When the meeting between U.S. President Donald Trump and North Korean Chairman Kim Jong Un ended abruptly in Hanoi two weeks ago, my heart sank. As a Korean-American, I have been working for nearly two decades to end the Korean War, which has kept Koreans living under the constant threat of war and devastated three generations of Korean families. I had traveled to Hanoi with a delegation of women peacebuilders to celebrate what many Korea experts anticipated — that the two leaders would declare an end to the Korean War.
Instead, talks collapsed and now the Trump administration has returned to its rhetoric of “maximum pressure,” specifically arguing that there will be no progress on peace and lifting of sanctions without North Korea’s denuclearization.

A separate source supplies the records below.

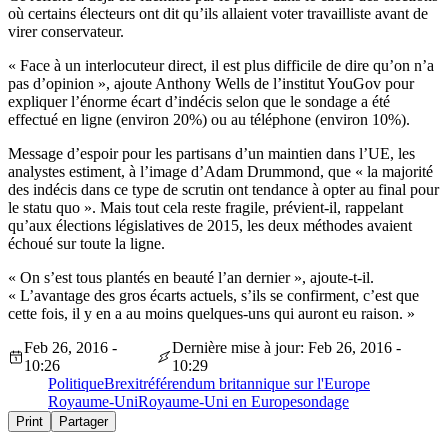
où certains électeurs ont dit qu’ils allaient voter travailliste avant de
virer conservateur.
« Face à un interlocuteur direct, il est plus difficile de dire qu’on n’a
pas d’opinion », ajoute Anthony Wells de l’institut YouGov pour
expliquer l’énorme écart d’indécis selon que le sondage a été
effectué en ligne (environ 20%) ou au téléphone (environ 10%).
Message d’espoir pour les partisans d’un maintien dans l’UE, les
analystes estiment, à l’image d’Adam Drummond, que « la majorité
des indécis dans ce type de scrutin ont tendance à opter au final pour
le statu quo ». Mais tout cela reste fragile, prévient-il, rappelant
qu’aux élections législatives de 2015, les deux méthodes avaient
échoué sur toute la ligne.
« On s’est tous plantés en beauté l’an dernier », ajoute-t-il.
« L’avantage des gros écarts actuels, s’ils se confirment, c’est que
cette fois, il y en a au moins quelques-uns qui auront eu raison. »
Feb 26, 2016 -
Dernière mise à jour: Feb 26, 2016 -
10:26
10:29
Politique
Brexit
référendum britannique sur l'Europe
Royaume-Uni
Royaume-Uni en Europe
sondage
Print
Partager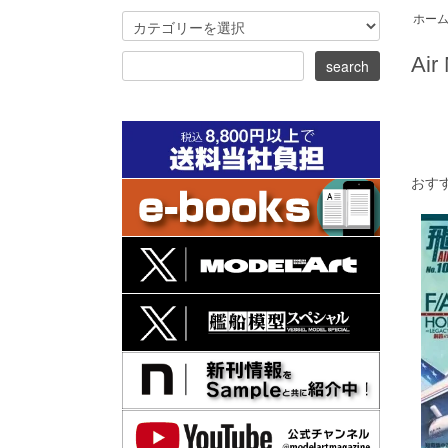
ホー
Air
おす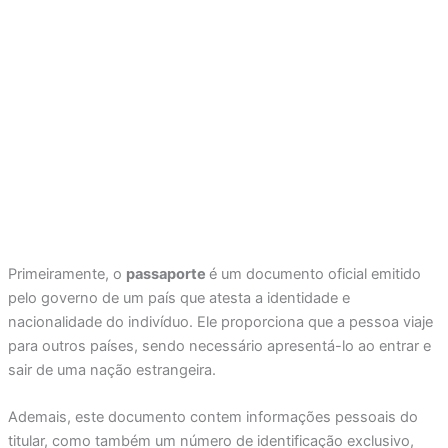
Primeiramente, o
passaporte
é um documento oficial emitido
pelo governo de um país que atesta a identidade e
nacionalidade do indivíduo. Ele proporciona que a pessoa viaje
para outros países, sendo necessário apresentá-lo ao entrar e
sair de uma nação estrangeira.
Ademais, este documento contem informações pessoais do
titular, como também um número de identificação exclusivo,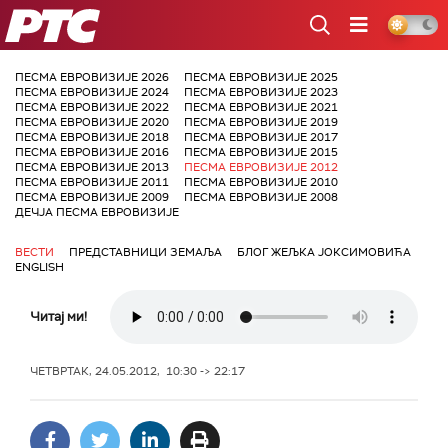
РТС
ПЕСМА ЕВРОВИЗИЈЕ 2026
ПЕСМА ЕВРОВИЗИЈЕ 2025
ПЕСМА ЕВРОВИЗИЈЕ 2024
ПЕСМА ЕВРОВИЗИЈЕ 2023
ПЕСМА ЕВРОВИЗИЈЕ 2022
ПЕСМА ЕВРОВИЗИЈЕ 2021
ПЕСМА ЕВРОВИЗИЈЕ 2020
ПЕСМА ЕВРОВИЗИЈЕ 2019
ПЕСМА ЕВРОВИЗИЈЕ 2018
ПЕСМА ЕВРОВИЗИЈЕ 2017
ПЕСМА ЕВРОВИЗИЈЕ 2016
ПЕСМА ЕВРОВИЗИЈЕ 2015
ПЕСМА ЕВРОВИЗИЈЕ 2013
ПЕСМА ЕВРОВИЗИЈЕ 2012
ПЕСМА ЕВРОВИЗИЈЕ 2011
ПЕСМА ЕВРОВИЗИЈЕ 2010
ПЕСМА ЕВРОВИЗИЈЕ 2009
ПЕСМА ЕВРОВИЗИЈЕ 2008
ДЕЧЈА ПЕСМА ЕВРОВИЗИЈЕ
ВЕСТИ
ПРЕДСТАВНИЦИ ЗЕМАЉА
БЛОГ ЖЕЉКА ЈОКСИМОВИЋА
ENGLISH
Читај ми!
ЧЕТВРТАК, 24.05.2012, 10:30 -> 22:17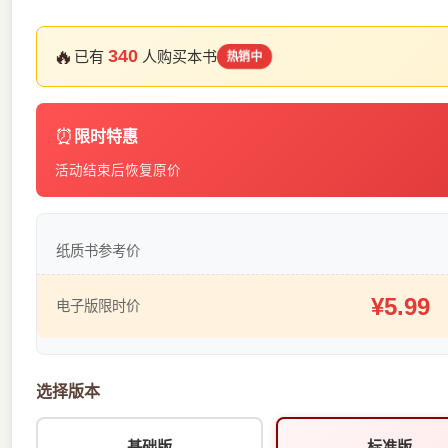
🔥
340
已有
人购买本书
热销中
⏰
限时特惠
活动结束后恢复原价
纸质书参考价
¥5.99
电子版限时价
选择版本
基础版
标准版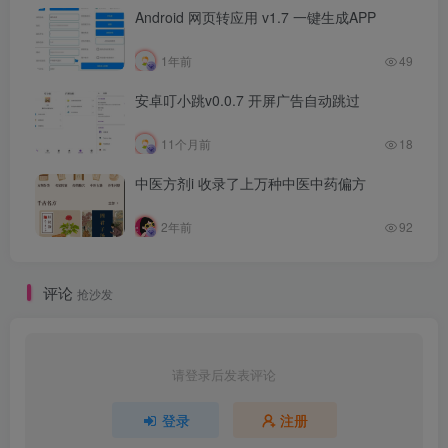
Android 网页转应用 v1.7 一键生成APP
1年前
49
安卓叮小跳v0.0.7 开屏广告自动跳过
11个月前
18
中医方剂i 收录了上万种中医中药偏方
2年前
92
评论
抢沙发
请登录后发表评论
登录
注册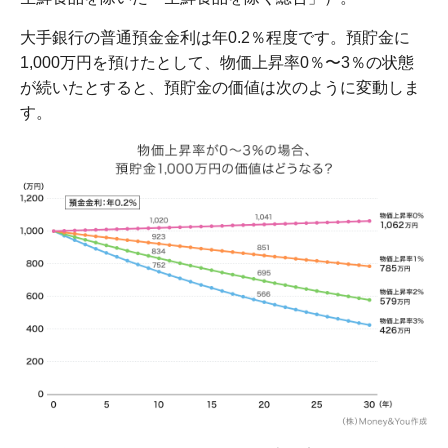
大手銀行の普通預金金利は年0.2％程度です。預貯金に
1,000万円を預けたとして、物価上昇率0％〜3％の状態
が続いたとすると、預貯金の価値は次のように変動しま
す。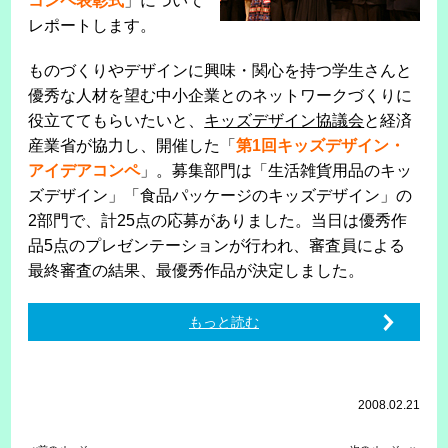
コンペ表彰式
」について
レポートします。
ものづくりやデザインに興味・関心を持つ学生さんと
優秀な人材を望む中小企業とのネットワークづくりに
役立ててもらいたいと、
キッズデザイン協議会
と経済
産業省が協力し、開催した「
第1回キッズデザイン・
アイデアコンペ
」。募集部門は「生活雑貨用品のキッ
ズデザイン」「食品パッケージのキッズデザイン」の
2部門で、計25点の応募がありました。当日は優秀作
品5点のプレゼンテーションが行われ、審査員による
最終審査の結果、最優秀作品が決定しました。
もっと読む
2008.02.21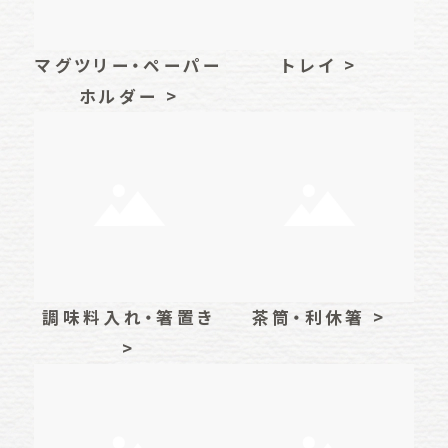
マグツリー・ペーパー
トレイ >
ホルダー >
調味料入れ・箸置き
茶筒・利休箸 >
>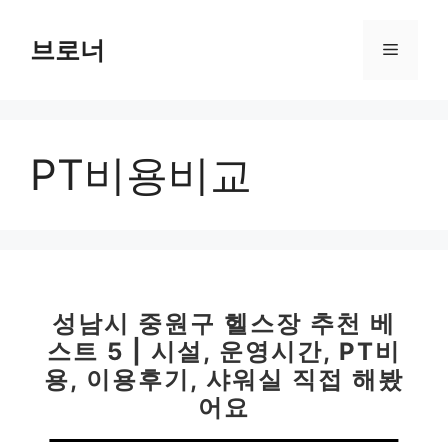
컨
텐
브로너
메
츠
로
뉴
건
너
PT비용비교
뛰
기
성남시 중원구 헬스장 추천 베
스트 5 | 시설, 운영시간, PT비
용, 이용후기, 샤워실 직접 해봤
어요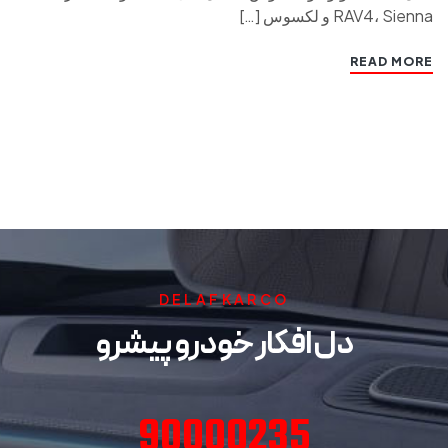
RAV4، Sienna و لکسوس […]
READ MORE
DELAFKARCO
دل افکار خودرو پیشرو
90000235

While it is important to understand why the talks failed, it is even more important to outline the constructive steps that the United States and North Korea must take to formally end the Korean War and negotiate a peace agreement — as they were supposed to do within three months of signing of the Armistice agreement in 1953. The United States has an unprecedented opportunity to bring closure to Koreans and Americans wanting a decisive end to this nearly 70-year war. To ensure that this opportunity isn’t squandered, a delegation of South Korean women parliamentarians and civil society activists is traveling to Washington, D.C., this week to meet with members of the U.S. Congress to press for the conclusion of the Korean War. The success of this effort hinges on one overlooked factor: women’s inclusion in the Korea peace process.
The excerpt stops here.